概要
アランダ・テーブル(Alanda Table)は、イタリアの建築家・デザイナー、パオロ・ピーヴァが1982年にB&B Italiaのためにデザインしたローテーブルである。スチールロッドを三角形に組んだフレームの上に、ガラス天板を載せる。
天板のガラスは透明なため、上から見てもフレームの構成が読める。1982年の発表以来、2018年に仕様を改めて再発売された。
デザインの背景と思想
1980年代初頭は、モダニズムの機能主義とは異なる方向が模索された時期にあたる。歴史的な形式の引用や色彩の実験が試みられた。
アランダ・テーブルは装飾を加えず、部材の組み方だけで形をつくる。逆向きのピラミッドを連ねる構成は、橋やドームの骨組みに用いられる方法を家具の寸法に適用したものにあたる。
構造と素材
フレームは逆向きのピラミッドを組み合わせて構成される。四角形は角度が変われば形が崩れるが、三角形は辺の長さが決まれば形が定まる。
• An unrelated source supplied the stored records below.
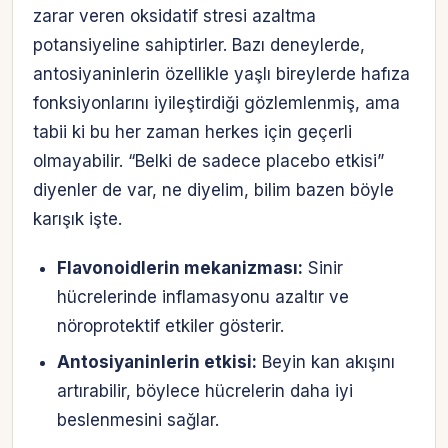
zarar veren oksidatif stresi azaltma
potansiyeline sahiptirler. Bazı deneylerde,
antosiyaninlerin özellikle yaşlı bireylerde hafıza
fonksiyonlarını iyileştirdiği gözlemlenmiş, ama
tabii ki bu her zaman herkes için geçerli
olmayabilir. “Belki de sadece placebo etkisi”
diyenler de var, ne diyelim, bilim bazen böyle
karışık işte.
Flavonoidlerin mekanizması:
Sinir
hücrelerinde inflamasyonu azaltır ve
nöroprotektif etkiler gösterir.
Antosiyaninlerin etkisi:
Beyin kan akışını
artırabilir, böylece hücrelerin daha iyi
beslenmesini sağlar.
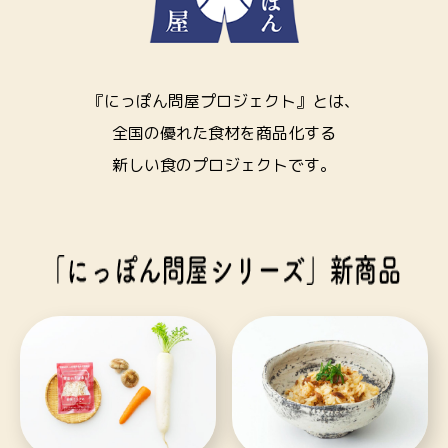
『にっぽん問屋プロジェクト』とは、
全国の優れた食材を商品化する
新しい食のプロジェクトです。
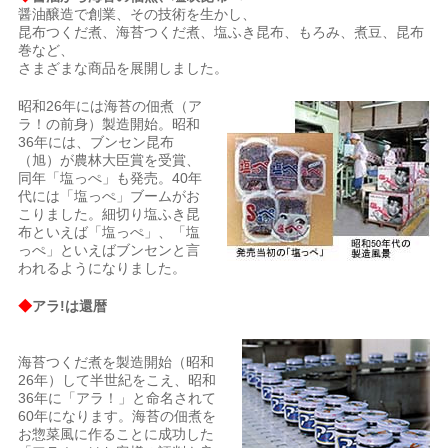
醤油醸造で創業、その技術を生かし、
昆布つくだ煮、海苔つくだ煮、塩ふき昆布、もろみ、煮豆、昆布
巻など、
さまざまな商品を展開しました。
昭和26年には海苔の佃煮（ア
ラ！の前身）製造開始。昭和
36年には、ブンセン昆布
（旭）が農林大臣賞を受賞、
同年「塩っぺ」も発売。40年
代には「塩っぺ」ブームがお
こりました。細切り塩ふき昆
布といえば「塩っぺ」、「塩
っぺ」といえばブンセンと言
われるようになりました。
◆
アラ!は還暦
海苔つくだ煮を製造開始（昭和
26年）して半世紀をこえ、昭和
36年に「アラ！」と命名されて
60年になります。海苔の佃煮を
お惣菜風に作ることに成功した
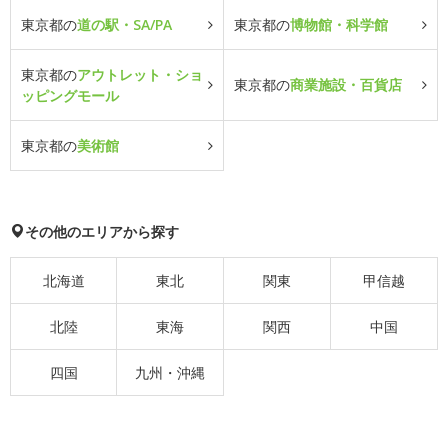
東京都の
道の駅・SA/PA
東京都の
博物館・科学館
東京都の
アウトレット・ショ
東京都の
商業施設・百貨店
ッピングモール
東京都の
美術館
その他のエリアから探す
北海道
東北
関東
甲信越
北陸
東海
関西
中国
四国
九州・沖縄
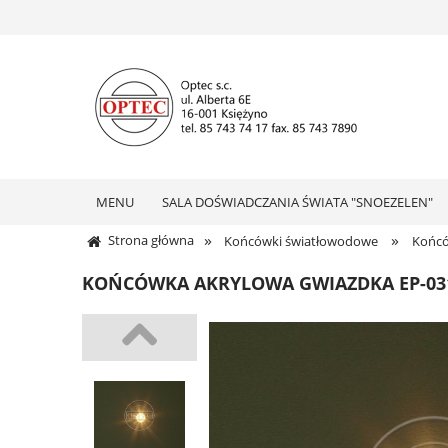
MENU
SALA DOŚWIADCZANIA ŚWIATA "SNOEZELEN"
»
»
Strona główna
Końcówki światłowodowe
Końcó
KOŃCÓWKA AKRYLOWA GWIAZDKA EP-031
三角形の面を連ねることで、細いロッドのままで変形しない骨組みが得られる。
フレームは光沢のある黒で塗装される。細いロッドでも、光沢面なら周囲の光を反射して輪郭が現れる。天板には2018年版でエクストラライトガラスまたはスモークガラスが選べる。
エクストラライトガラスは、通常のクリアガラスに比べて緑色の色味を抑えた高透明度ガラスで、フレーム構造をより鮮明に見せる。一方スモークガラスは、空間に落ち着きをもたらし、フレームとの視覚的な統合を強調する。天板とフレームの接合部には保護材が用いられ、ガラスとスチールの直接接触を避けている。
2018年リイシュー「Alanda '18」
2018年、B&B Italia がアランダ・テーブルを「Alanda '18」の名称で再発売した。
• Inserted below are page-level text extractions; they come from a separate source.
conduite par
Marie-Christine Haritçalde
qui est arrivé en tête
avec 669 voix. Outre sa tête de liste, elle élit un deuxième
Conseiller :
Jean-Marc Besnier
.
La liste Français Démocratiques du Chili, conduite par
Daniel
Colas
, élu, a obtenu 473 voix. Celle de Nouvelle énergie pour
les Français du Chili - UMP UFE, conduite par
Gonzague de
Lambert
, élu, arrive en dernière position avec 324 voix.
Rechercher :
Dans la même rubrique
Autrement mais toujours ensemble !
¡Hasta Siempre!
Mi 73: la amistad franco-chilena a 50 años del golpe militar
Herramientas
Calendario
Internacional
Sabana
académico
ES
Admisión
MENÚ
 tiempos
Alanda '18は2つのサイズで展開される。正方形の120×120cm(高さ27cm)と、長方形の180×120cm(高さ27cm)である。フレームは光沢ブラック塗装のスチールロッド、天板はエクストラライトガラスまたはスモークガラスから選択できる。脚先にはプラスチック素材とフェルトが用いられ、床面の保護に配慮されている。正規の再発売版はフレーム側面に刻印が施され、真正性の確認ができる。
評価と影響
装飾を加えず、部材の組み方だけで形をつくる。骨組みが意匠を兼ねるため、隠すためのカバーが要らない。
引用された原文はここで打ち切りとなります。